Quote from: Andrew Davie on 21 Oct 2023, 10:32 PMNot convinced! So I assume across the USB/serial connection you have to send address (12 bits) and data (8 bits), and then you read the data (8 bits) in return. And presumably you have some kind of inherent "wait" in there after setting those two... it would take some time for the cart to respond and place something on the bus.  In that process, 5Gib/s is not sufficient speed to handle a 6507 accessing the bus at an absolute maximum of 1.19MHz but more likely less than half that?

Latency is definitely a major factor contributing to the slow execution. When I reduce the latency of the device I get significantly more speed. But I take your point about even USB3 being insufficient to service 1.19MHz in real time.

Quote from: Andrew Davie on 21 Oct 2023, 10:32 PMDo you have a hardwired delay in there waiting for data after you send an address, or is it just assumed that the delay of the USB will allow sufficient time for the data bus to stabilise?
There is no strict timing in the shim yet. There is a small and implicit delay between setting the address bus and reading the data bus that produces accurate results on a simple 4k cartridge.

Here's a simple sequence diagram without timings.

  Host PC                          Shim

  Send data flag >------.
                        -------> Receive data flag

  (Send data) >---------.
                        -------> (Receive data)

  Send Hi Address >---------.
                            .    Set data bus
                            .
  Send Lo Address >-----.   .
                        .   ---> Receive Hi Address
                        .
                        .
                        -------> Receive Lo Address


                                 Set Address bus


                        .------< Send data
  Receive data <--------

The (send data) and (receive data) steps are only conduced if the data flag is true.
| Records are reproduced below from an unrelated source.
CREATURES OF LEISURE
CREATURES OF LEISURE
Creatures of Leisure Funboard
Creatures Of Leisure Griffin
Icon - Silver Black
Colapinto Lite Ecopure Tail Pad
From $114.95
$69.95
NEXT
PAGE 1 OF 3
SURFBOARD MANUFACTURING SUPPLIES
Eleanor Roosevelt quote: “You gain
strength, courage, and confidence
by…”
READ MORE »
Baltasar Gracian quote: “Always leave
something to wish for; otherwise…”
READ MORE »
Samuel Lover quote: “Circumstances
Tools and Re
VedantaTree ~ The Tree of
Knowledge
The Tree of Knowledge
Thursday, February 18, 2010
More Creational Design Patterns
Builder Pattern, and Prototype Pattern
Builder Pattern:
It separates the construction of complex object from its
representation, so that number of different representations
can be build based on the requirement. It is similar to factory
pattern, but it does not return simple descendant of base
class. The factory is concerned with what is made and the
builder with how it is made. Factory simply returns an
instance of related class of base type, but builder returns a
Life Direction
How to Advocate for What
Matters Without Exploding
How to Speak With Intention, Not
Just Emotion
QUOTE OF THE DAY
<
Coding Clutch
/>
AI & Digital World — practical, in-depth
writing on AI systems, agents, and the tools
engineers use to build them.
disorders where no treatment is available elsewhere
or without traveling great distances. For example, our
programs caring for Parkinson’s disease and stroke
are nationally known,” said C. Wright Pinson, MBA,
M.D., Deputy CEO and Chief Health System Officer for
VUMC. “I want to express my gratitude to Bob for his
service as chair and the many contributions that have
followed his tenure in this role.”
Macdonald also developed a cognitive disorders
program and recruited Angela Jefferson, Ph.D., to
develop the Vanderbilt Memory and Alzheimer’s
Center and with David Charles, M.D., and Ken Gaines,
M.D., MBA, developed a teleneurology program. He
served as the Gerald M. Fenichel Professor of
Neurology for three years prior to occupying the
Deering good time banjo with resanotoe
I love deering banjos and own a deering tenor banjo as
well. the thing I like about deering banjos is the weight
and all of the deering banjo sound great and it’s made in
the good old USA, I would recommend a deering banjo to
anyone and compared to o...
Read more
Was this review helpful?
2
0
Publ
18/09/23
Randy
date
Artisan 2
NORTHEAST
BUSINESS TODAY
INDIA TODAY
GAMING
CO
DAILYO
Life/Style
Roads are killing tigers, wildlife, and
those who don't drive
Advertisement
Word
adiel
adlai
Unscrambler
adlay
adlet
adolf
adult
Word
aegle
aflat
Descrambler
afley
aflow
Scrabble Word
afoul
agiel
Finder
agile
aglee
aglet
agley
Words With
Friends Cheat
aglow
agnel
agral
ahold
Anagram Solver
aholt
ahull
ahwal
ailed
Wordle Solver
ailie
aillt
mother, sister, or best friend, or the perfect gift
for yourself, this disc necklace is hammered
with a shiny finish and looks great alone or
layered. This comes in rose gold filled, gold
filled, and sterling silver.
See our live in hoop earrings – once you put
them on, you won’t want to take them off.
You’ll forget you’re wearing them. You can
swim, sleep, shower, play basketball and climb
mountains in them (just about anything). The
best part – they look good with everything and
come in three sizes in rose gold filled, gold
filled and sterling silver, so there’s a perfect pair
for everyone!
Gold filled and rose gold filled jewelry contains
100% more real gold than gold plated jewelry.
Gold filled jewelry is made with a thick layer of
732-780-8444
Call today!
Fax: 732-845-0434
For simple cartridges with no bank switching and no onboard RAM, we never need to set the data bus. This would be an excellent optimisation for those cartridges if there was a reliable way of discerning whether the additional communication was required.

Assuming that the optimisation was valid, it would mean that communication with the shim only needs to happen on a single cycle of a read instruction, in addition to the retrieval of the instruction via the program counter.
https://github.com/JetSetIlly/Gopher2600
@JetSetIlly@mastodon.gamedev.place
@jetsetilly.bsky.social

Andrew Davie

Quote from: JetSetIlly on 22 Oct 2023, 07:44 PMBut I take your point about even USB3 being insufficient to service 1.19MHz in real time.

No. I was asking a question, not stating that it was not sufficient. I would be surprised if it was not sufficient, but I haven't done the calculations.